Dr Dominik Zenner, co-author and Head of TB Screening at Public Health England (UK) adds: “The study provides further evidence about TB reactivation – where TB bacteria can sleep in the body, often for many years, without making you ill. This is called latent TB and is key to explaining many of the new TB cases in the UK. That’s why the current national roll out of latent TB screening is an important part of the national TB strategy.”

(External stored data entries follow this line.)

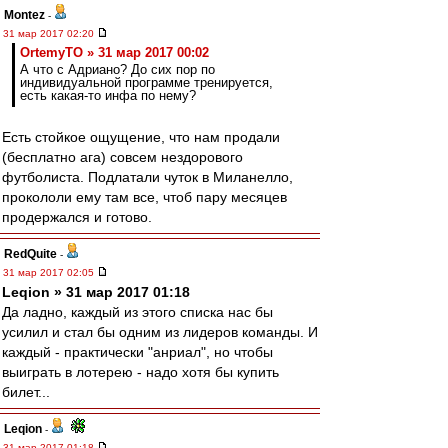
Montez
-
31 мар 2017 02:20
OrtemyTO » 31 мар 2017 00:02
А что с Адриано? До сих пор по
индивидуальной программе тренируется,
есть какая-то инфа по нему?
Есть стойкое ощущение, что нам продали
(бесплатно ага) совсем нездорового
футболиста. Подлатали чуток в Миланелло,
прокололи ему там все, чтоб пару месяцев
продержался и готово.
RedQuite
-
31 мар 2017 02:05
Leqion » 31 мар 2017 01:18
Да ладно, каждый из этого списка нас бы
усилил и стал бы одним из лидеров команды. И
каждый - практически "анриал", но чтобы
выиграть в лотерею - надо хотя бы купить
билет...
Leqion
-
31 мар 2017 01:18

The authors say that the study is representative of migrants who intend to stay in the UK for over 6 months, and does not necessarily cover people who stay for shorter periods, undocumented migrants, or asylum seekers. Although undocumented migrants and asylum seekers are particularly vulnerable, the authors note that their comparatively small numbers (compared with documented migrants) mean they account for a low number of cases. They add that no data were available on socioeconomic status, health (e.g. HIV, smoking, drug, or alcohol abuse), or history of imprisonment, all of which increase the risk of TB.

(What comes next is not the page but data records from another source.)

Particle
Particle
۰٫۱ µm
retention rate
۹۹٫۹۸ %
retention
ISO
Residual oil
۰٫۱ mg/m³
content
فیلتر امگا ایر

Writing in a linked Comment, Dr Sally Hargreaves, Dr Laura Nellums, and Professor Jon S. Friedland from Imperial College London, London (UK), note that the UK is one of a few European countries screening individuals before they migrate and say the findings may have wider implications for policies around Europe. They add: “Underlying all these new developments in the field of migrant health care, therefore, is the crucial need for innovative strategies to improve migrants’ access to host health systems, which will ensure timely screening for not only tuberculosis, but also other common infections that disproportionately affect migrants, as well as delivery of vaccinations and affordable health care and treatment.”